**Extracted material:**
________________

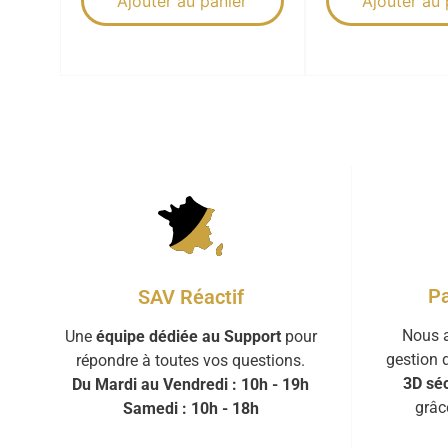
Ajouter au panier
Ajouter au 
Pa
SAV Réactif
Nous a
Une
équipe dédiée au Support
pour
gestion 
répondre à toutes vos questions.
3D séc
Du Mardi au Vendredi : 10h - 19h
grâc
Samedi : 10h - 18h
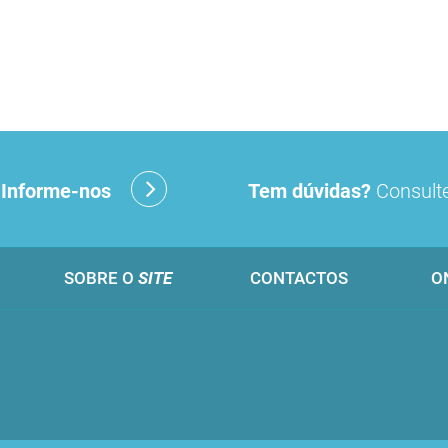
?
Informe-nos
Tem dúvidas?
Consulte
SOBRE O
SITE
CONTACTOS
O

________________

Could you print the listing above exactly, without the pictures?

Ajouter au panier
Ajouter au 
Pa
SAV Réactif
Nous a
Une
équipe dédiée au Support
pour
gestion 
répondre à toutes vos questions.
3D séc
Du Mardi au Vendredi : 10h - 19h
grâc
Samedi : 10h - 18h
?
Informe-nos
Tem dúvidas?
Consulte
SOBRE O
SITE
CONTACTOS
O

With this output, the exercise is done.